Ahmed Salam

Personal information
- Full name: Ahmed Mamdoh Abdel Salam
- Date of birth: 30 December 2000 (age 24)
- Place of birth: Kingston upon Hull, England
- Position(s): Midfielder

Team information
- Current team: Manchester 62
- Number: 10

Youth career
- 2011–2020: Hull City

Senior career*
- Years: Team / Apps / (Gls)
- 2020–2022: Hull City / 0 / (0)
- 2020: → Gainsborough Trinity (loan) / 4 / (0)
- 2021–2022: → Linfield (loan) / 20 / (2)
- 2022–2023: Alfreton Town / 23 / (3)
- 2023–: Manchester 62 / 20 / (8)

= Ahmed Salam =

English association football player

Ahmed Mamdoh Abdel Salam (born 30 December 2000) is an English professional footballer who plays as a midfielder for Manchester 62 in the Gibraltar Football League.

==Career==
A youth product of Hull City since the U11s, Salam joined Gainsborough Trinity on loan on 1 March 2020 for the rest of the 2019–20 season. Due to the COVID-19, Salam could only make 4 appearances before the season was postponed and returned to Hull City.
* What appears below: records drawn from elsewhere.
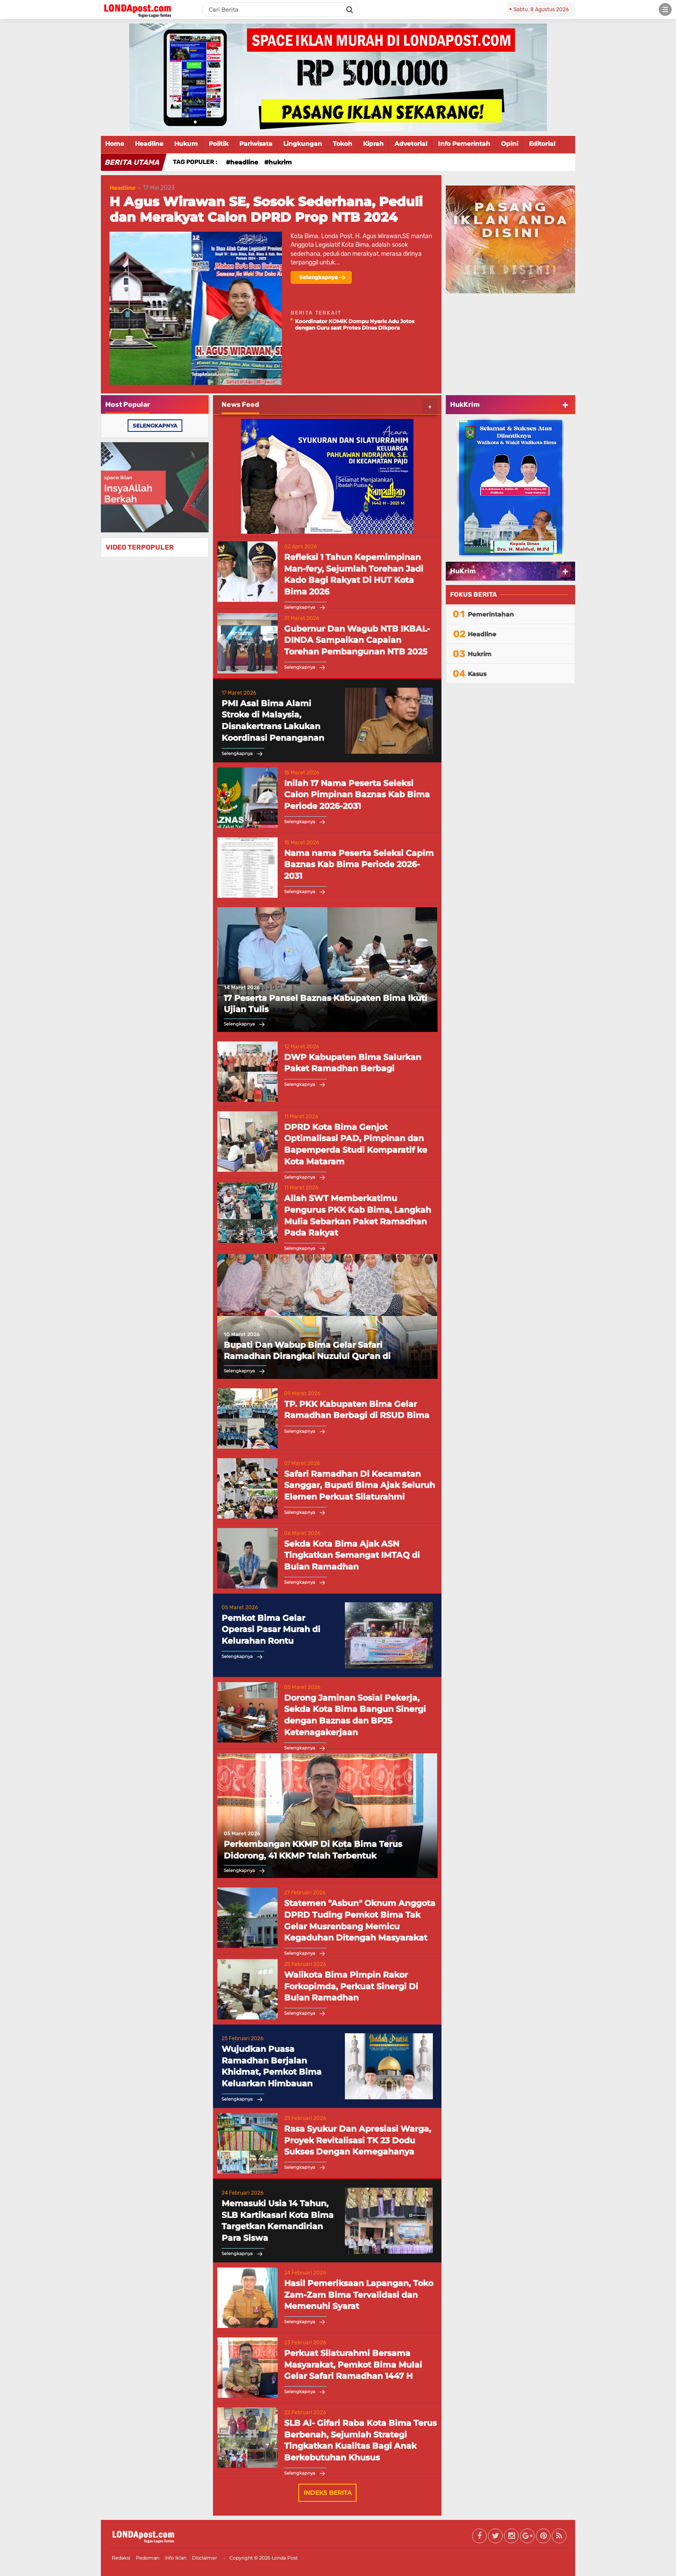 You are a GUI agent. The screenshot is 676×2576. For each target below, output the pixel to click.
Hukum (186, 144)
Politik (218, 144)
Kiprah (373, 144)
Salam made his professional debut with Hull City in a 2–0 EFL Trophy win over Harrogate Town on 10 November 2020.
On 23 March 2021, Salam signed a new one-year contract with Hull City.

On 9 July 2021, Salam joined Linfield on a season-long loan.
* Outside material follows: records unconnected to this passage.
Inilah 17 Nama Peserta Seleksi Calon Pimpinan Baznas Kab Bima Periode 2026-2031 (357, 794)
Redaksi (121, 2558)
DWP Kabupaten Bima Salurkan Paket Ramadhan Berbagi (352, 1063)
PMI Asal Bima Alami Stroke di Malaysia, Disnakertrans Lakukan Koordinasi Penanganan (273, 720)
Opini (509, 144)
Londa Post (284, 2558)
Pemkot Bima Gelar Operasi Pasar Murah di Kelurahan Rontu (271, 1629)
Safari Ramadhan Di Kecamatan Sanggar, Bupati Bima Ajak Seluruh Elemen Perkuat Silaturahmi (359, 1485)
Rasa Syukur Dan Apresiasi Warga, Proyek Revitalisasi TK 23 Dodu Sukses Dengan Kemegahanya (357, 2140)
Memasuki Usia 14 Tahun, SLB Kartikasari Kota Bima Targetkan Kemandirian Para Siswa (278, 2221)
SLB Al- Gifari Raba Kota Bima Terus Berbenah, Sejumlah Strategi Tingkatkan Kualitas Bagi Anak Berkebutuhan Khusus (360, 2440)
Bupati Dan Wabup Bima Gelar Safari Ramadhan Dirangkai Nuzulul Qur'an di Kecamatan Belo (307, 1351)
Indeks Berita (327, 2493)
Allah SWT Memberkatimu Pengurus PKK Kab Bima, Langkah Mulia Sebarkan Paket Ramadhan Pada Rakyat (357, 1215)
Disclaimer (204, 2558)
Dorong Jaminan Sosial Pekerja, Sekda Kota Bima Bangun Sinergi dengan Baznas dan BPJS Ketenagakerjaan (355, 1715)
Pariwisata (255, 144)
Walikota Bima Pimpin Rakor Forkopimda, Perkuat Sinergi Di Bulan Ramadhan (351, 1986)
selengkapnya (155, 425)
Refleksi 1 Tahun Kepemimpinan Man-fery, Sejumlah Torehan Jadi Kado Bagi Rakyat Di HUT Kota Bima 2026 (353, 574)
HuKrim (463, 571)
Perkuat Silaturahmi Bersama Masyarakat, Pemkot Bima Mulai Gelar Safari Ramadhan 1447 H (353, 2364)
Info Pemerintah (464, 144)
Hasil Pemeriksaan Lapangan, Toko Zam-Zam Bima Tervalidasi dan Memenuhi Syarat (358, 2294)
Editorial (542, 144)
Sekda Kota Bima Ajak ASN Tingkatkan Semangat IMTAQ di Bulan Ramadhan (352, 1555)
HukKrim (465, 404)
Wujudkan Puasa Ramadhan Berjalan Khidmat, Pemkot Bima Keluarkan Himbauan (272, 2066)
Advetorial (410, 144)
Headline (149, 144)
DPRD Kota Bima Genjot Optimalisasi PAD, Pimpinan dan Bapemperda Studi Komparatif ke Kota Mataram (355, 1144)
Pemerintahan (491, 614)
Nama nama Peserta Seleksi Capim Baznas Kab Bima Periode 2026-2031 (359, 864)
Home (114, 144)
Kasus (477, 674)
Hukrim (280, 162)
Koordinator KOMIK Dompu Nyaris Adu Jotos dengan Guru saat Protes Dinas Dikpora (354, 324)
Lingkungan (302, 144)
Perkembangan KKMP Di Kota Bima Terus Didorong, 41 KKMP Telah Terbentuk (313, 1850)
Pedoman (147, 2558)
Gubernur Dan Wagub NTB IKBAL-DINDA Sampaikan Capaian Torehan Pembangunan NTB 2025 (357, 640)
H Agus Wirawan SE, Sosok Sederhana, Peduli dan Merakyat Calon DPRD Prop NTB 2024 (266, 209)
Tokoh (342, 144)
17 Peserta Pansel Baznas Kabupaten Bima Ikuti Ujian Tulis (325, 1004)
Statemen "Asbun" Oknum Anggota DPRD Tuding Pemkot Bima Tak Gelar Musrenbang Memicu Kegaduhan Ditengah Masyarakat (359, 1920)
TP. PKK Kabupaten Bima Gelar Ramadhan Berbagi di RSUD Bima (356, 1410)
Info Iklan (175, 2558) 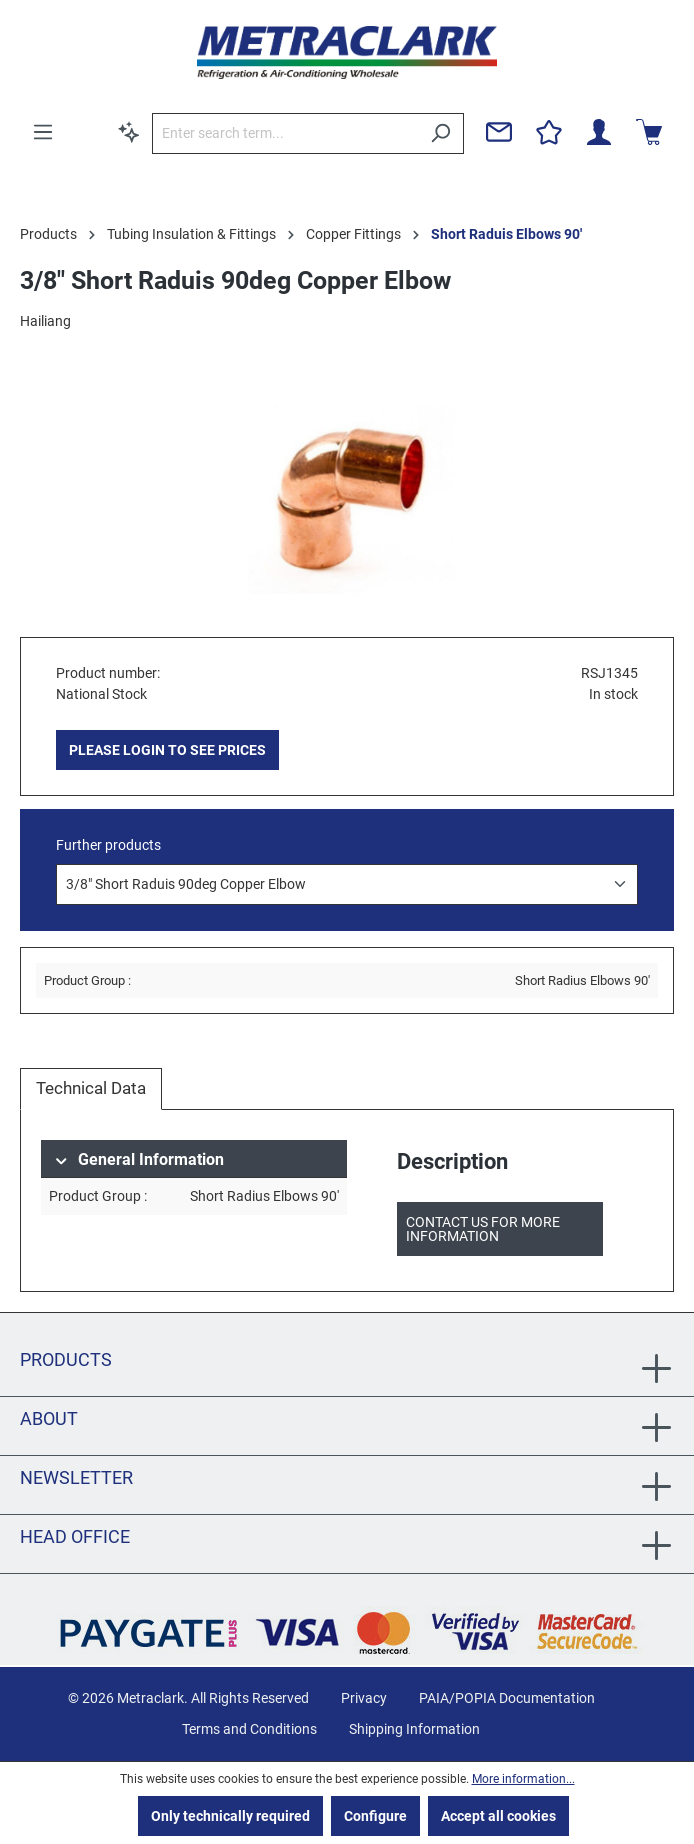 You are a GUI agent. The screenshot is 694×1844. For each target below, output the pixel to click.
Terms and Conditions (249, 1729)
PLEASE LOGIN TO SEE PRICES (167, 750)
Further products (108, 845)
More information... (523, 1779)
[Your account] (599, 132)
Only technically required (230, 1816)
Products (66, 1359)
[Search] (440, 133)
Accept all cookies (498, 1816)
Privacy (364, 1698)
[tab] (91, 1089)
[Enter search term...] (285, 133)
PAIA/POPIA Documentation (507, 1698)
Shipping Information (414, 1729)
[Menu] (43, 132)
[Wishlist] (549, 132)
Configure (375, 1816)
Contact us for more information (483, 1229)
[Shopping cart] (649, 132)
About (49, 1418)
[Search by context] (129, 132)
It was announced by Alfreton Town on 25 September 2022 that Salam had signed a contract at the club following his release from Hull City. He made his debut before the club's official signing announcement on the 24 September 2022, featuring in the first half of a 1–0 victory over Brackley Town.

In July 2023, Salam joined Gibraltar Football League side Manchester 62.

==Personal life==
Born in England, Salam is of Egyptian descent. Salam went to Hull Trinity House School and was there from 2011 to 2016.